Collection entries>
· · · · ·

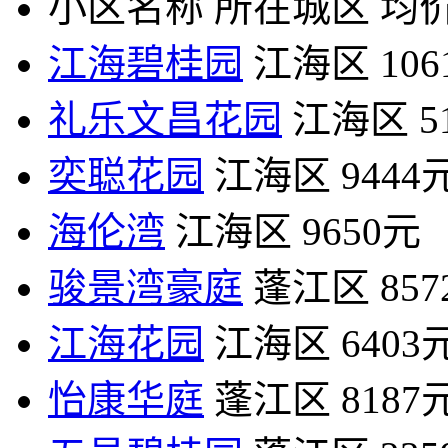
小区名称
所在城区
均价
江海碧桂园
江海区
10
礼乐文昌花园
江海区
5
奕聪花园
江海区
9444
海伦湾
江海区
9650元
骏景湾豪庭
蓬江区
85
江海花园
江海区
6403
怡康华庭
蓬江区
8187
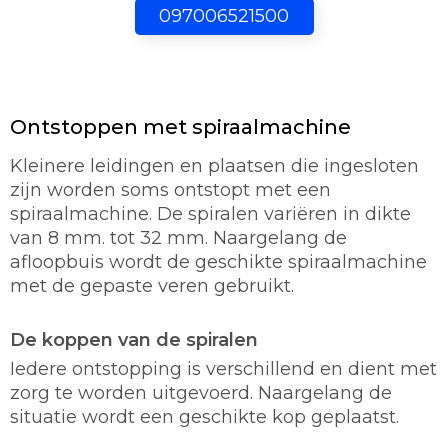
097006521500
Ontstoppen met spiraalmachine
Kleinere leidingen en plaatsen die ingesloten
zijn worden soms ontstopt met een
spiraalmachine. De spiralen variëren in dikte
van 8 mm. tot 32 mm. Naargelang de
afloopbuis wordt de geschikte spiraalmachine
met de gepaste veren gebruikt.
De koppen van de spiralen
Iedere ontstopping is verschillend en dient met
zorg te worden uitgevoerd. Naargelang de
situatie wordt een geschikte kop geplaatst.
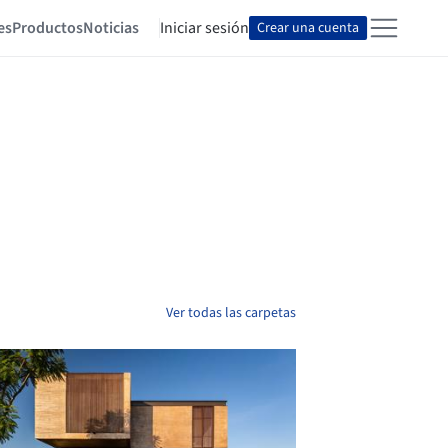
es
Productos
Noticias
Iniciar sesión
Crear una cuenta
Ver todas las carpetas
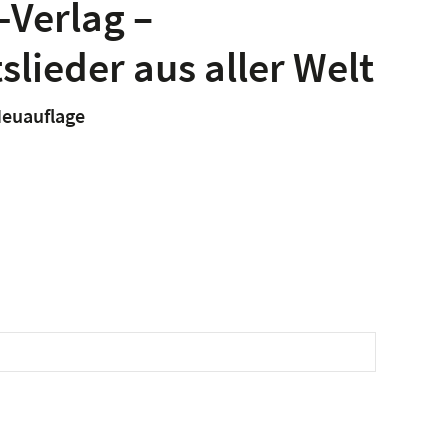
-Verlag –
lieder aus aller Welt
Neuauflage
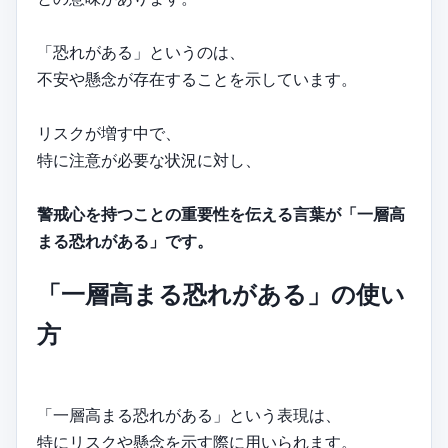
「恐れがある」というのは、
不安や懸念が存在することを示しています。
リスクが増す中で、
特に注意が必要な状況に対し、
警戒心を持つことの重要性を伝える言葉が「一層高
まる恐れがある」です。
「一層高まる恐れがある」の使い
方
「一層高まる恐れがある」という表現は、
特にリスクや懸念を示す際に用いられます。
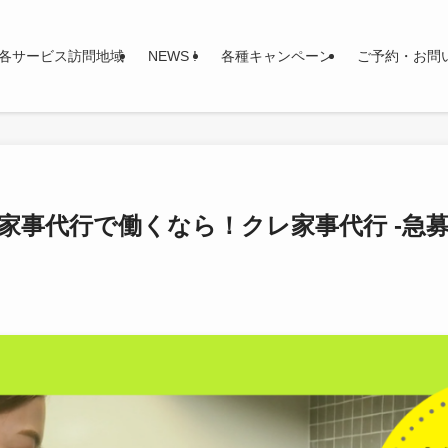
各サービス訪問地域
NEWS !
各種キャンペーン
ご予約・お問
 】家事代行で働くなら！クレ家事代行 -急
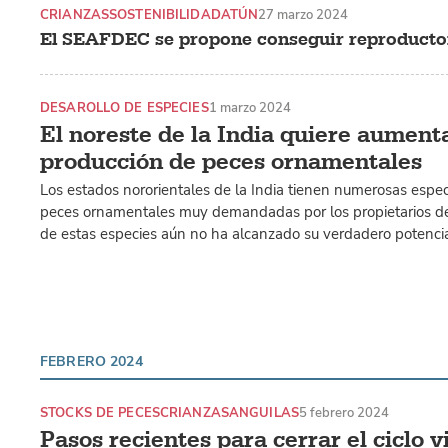
CRIANZAS
SOSTENIBILIDAD
ATÚN
27 marzo 2024
El SEAFDEC se propone conseguir reproductor
DESAROLLO DE ESPECIES
1 marzo 2024
El noreste de la India quiere aumenta
producción de peces ornamentales
Los estados nororientales de la India tienen numerosas espe
peces ornamentales muy demandadas por los propietarios de a
de estas especies aún no ha alcanzado su verdadero potencia
FEBRERO 2024
STOCKS DE PECES
CRIANZAS
ANGUILAS
5 febrero 2024
Pasos recientes para cerrar el ciclo vi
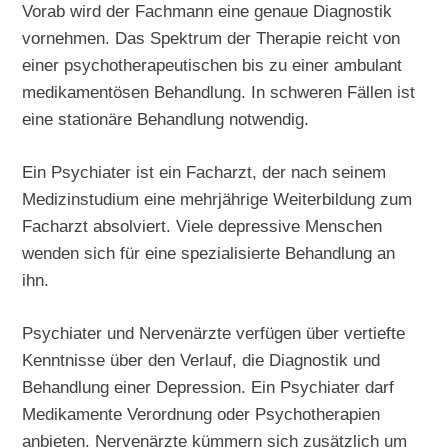
Vorab wird der Fachmann eine genaue Diagnostik
vornehmen. Das Spektrum der Therapie reicht von
einer psychotherapeutischen bis zu einer ambulant
medikamentösen Behandlung. In schweren Fällen ist
eine stationäre Behandlung notwendig.
Ein Psychiater ist ein Facharzt, der nach seinem
Medizinstudium eine mehrjährige Weiterbildung zum
Facharzt absolviert. Viele depressive Menschen
wenden sich für eine spezialisierte Behandlung an
ihn.
Psychiater und Nervenärzte verfügen über vertiefte
Kenntnisse über den Verlauf, die Diagnostik und
Behandlung einer Depression. Ein Psychiater darf
Medikamente Verordnung oder Psychotherapien
anbieten. Nervenärzte kümmern sich zusätzlich um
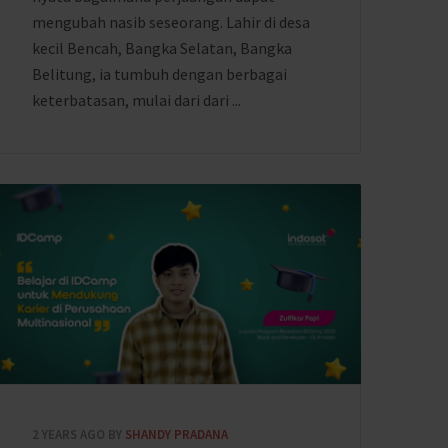
mengubah nasib seseorang. Lahir di desa
kecil Bencah, Bangka Selatan, Bangka
Belitung, ia tumbuh dengan berbagai
keterbatasan, mulai dari dari ...
2 YEARS AGO
BY
SHANDY PRADANA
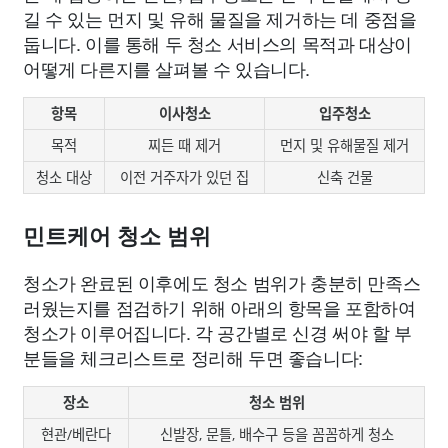
길 수 있는 먼지 및 유해 물질을 제거하는 데 중점을
둡니다. 이를 통해 두 청소 서비스의 목적과 대상이
어떻게 다른지를 살펴볼 수 있습니다.
항목
이사청소
입주청소
목적
찌든 때 제거
먼지 및 유해물질 제거
청소 대상
이전 거주자가 있던 집
신축 건물
민트케어 청소 범위
청소가 완료된 이후에도 청소 범위가 충분히 만족스
러웠는지를 점검하기 위해 아래의 항목을 포함하여
청소가 이루어집니다. 각 공간별로 신경 써야 할 부
분들을 체크리스트로 정리해 두면 좋습니다:
장소
청소 범위
현관/베란다
신발장, 문틀, 배수구 등을 꼼꼼하게 청소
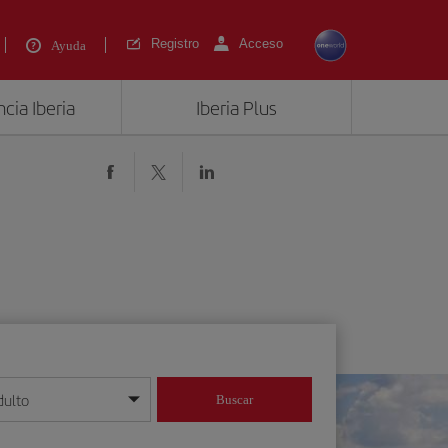
Registro
Acceso
Ayuda
cia Iberia
Iberia Plus
dulto
Buscar
o día/mes/año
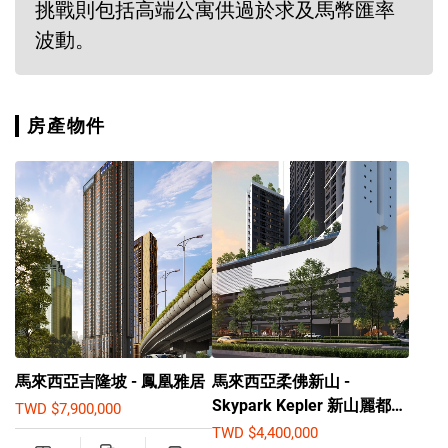
挑戰則包括高端公寓供過於求及馬幣匯率
波動。
房產物件
馬來西亞吉隆坡 - 鳳凰雅居
馬來西亞柔佛新山 -
Skypark Kepler 新山麗都海
TWD $7,900,000
天苑曜華庭
TWD $4,400,000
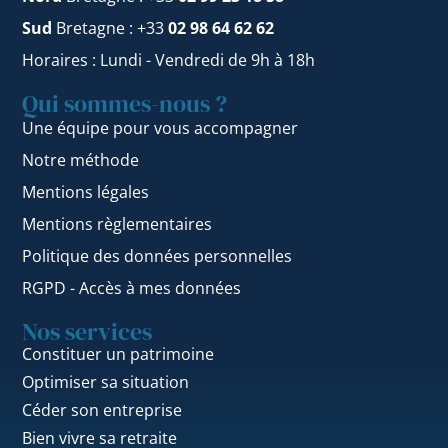
Sud
Bretagne : +33
02 98 64 62 62
Horaires : Lundi - Vendredi de 9h à 18h
Qui sommes-nous ?
Une équipe pour vous accompagner
Notre méthode
Mentions légales
Mentions règlementaires
Politique des données personnelles
RGPD - Accès à mes données
Nos services
Constituer un patrimoine
Optimiser sa situation
Céder son entreprise
Bien vivre sa retraite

· · · · ·

Your objective>
Strip the images and return the remaining data exactly.

Result of this task>
小区名称
所在城区
均价
江海碧桂园
江海区
10
礼乐文昌花园
江海区
5
奕聪花园
江海区
9444
海伦湾
江海区
9650元
骏景湾豪庭
蓬江区
85
江海花园
江海区
6403
怡康华庭
蓬江区
8187
097006521500
Ontstoppen met spiraalmachine
Kleinere leidingen en plaatsen die ingesloten
zijn worden soms ontstopt met een
spiraalmachine. De spiralen variëren in dikte
van 8 mm. tot 32 mm. Naargelang de
afloopbuis wordt de geschikte spiraalmachine
met de gepaste veren gebruikt.
De koppen van de spiralen
Iedere ontstopping is verschillend en dient met
zorg te worden uitgevoerd. Naargelang de
situatie wordt een geschikte kop geplaatst.
es
Productos
Noticias
Iniciar sesión
Crear una cuenta
Ver todas las carpetas
-Verlag –
lieder aus aller Welt
Neuauflage
「恐れがある」というのは、
不安や懸念が存在することを示しています。
リスクが増す中で、
特に注意が必要な状況に対し、
警戒心を持つことの重要性を伝える言葉が「一層高
まる恐れがある」です。
「一層高まる恐れがある」の使い
方
「一層高まる恐れがある」という表現は、
特にリスクや懸念を示す際に用いられます。
各サービス訪問地域
NEWS !
各種キャンペーン
ご予約・お問
 】家事代行で働くなら！クレ家事代行 -急
CRIANZAS
SOSTENIBILIDAD
ATÚN
27 marzo 2024
El SEAFDEC se propone conseguir reproductor
DESAROLLO DE ESPECIES
1 marzo 2024
El noreste de la India quiere aumenta
producción de peces ornamentales
Los estados nororientales de la India tienen numerosas espe
peces ornamentales muy demandadas por los propietarios de a
de estas especies aún no ha alcanzado su verdadero potencia
FEBRERO 2024
STOCKS DE PECES
CRIANZAS
ANGUILAS
5 febrero 2024
Pasos recientes para cerrar el ciclo vi
Vorab wird der Fachmann eine genaue Diagnostik
vornehmen. Das Spektrum der Therapie reicht von
einer psychotherapeutischen bis zu einer ambulant
medikamentösen Behandlung. In schweren Fällen ist
eine stationäre Behandlung notwendig.
Ein Psychiater ist ein Facharzt, der nach seinem
Medizinstudium eine mehrjährige Weiterbildung zum
Facharzt absolviert. Viele depressive Menschen
wenden sich für eine spezialisierte Behandlung an
ihn.
Psychiater und Nervenärzte verfügen über vertiefte
Kenntnisse über den Verlauf, die Diagnostik und
Behandlung einer Depression. Ein Psychiater darf
Medikamente Verordnung oder Psychotherapien
anbieten. Nervenärzte kümmern sich zusätzlich um
mengubah nasib seseorang. Lahir di desa
kecil Bencah, Bangka Selatan, Bangka
Belitung, ia tumbuh dengan berbagai
keterbatasan, mulai dari dari ...
2 YEARS AGO
BY
SHANDY PRADANA
길 수 있는 먼지 및 유해 물질을 제거하는 데 중점을
둡니다. 이를 통해 두 청소 서비스의 목적과 대상이
어떻게 다른지를 살펴볼 수 있습니다.
항목
이사청소
입주청소
목적
찌든 때 제거
먼지 및 유해물질 제거
청소 대상
이전 거주자가 있던 집
신축 건물
민트케어 청소 범위
청소가 완료된 이후에도 청소 범위가 충분히 만족스
러웠는지를 점검하기 위해 아래의 항목을 포함하여
청소가 이루어집니다. 각 공간별로 신경 써야 할 부
분들을 체크리스트로 정리해 두면 좋습니다:
장소
청소 범위
현관/베란다
신발장, 문틀, 배수구 등을 꼼꼼하게 청소
Registro
Acceso
Ayuda
cia Iberia
Iberia Plus
dulto
Buscar
o día/mes/año
挑戰則包括高端公寓供過於求及馬幣匯率
波動。
房產物件
馬來西亞吉隆坡 - 鳳凰雅居
馬來西亞柔佛新山 -
Skypark Kepler 新山麗都海
TWD $7,900,000
天苑曜華庭
TWD $4,400,000
Sud
Bretagne : +33
02 98 64 62 62
Horaires : Lundi - Vendredi de 9h à 18h
Qui sommes-nous ?
Une équipe pour vous accompagner
Notre méthode
Mentions légales
Mentions règlementaires
Politique des données personnelles
RGPD - Accès à mes données
Nos services
Constituer un patrimoine
Optimiser sa situation
Céder son entreprise
Bien vivre sa retraite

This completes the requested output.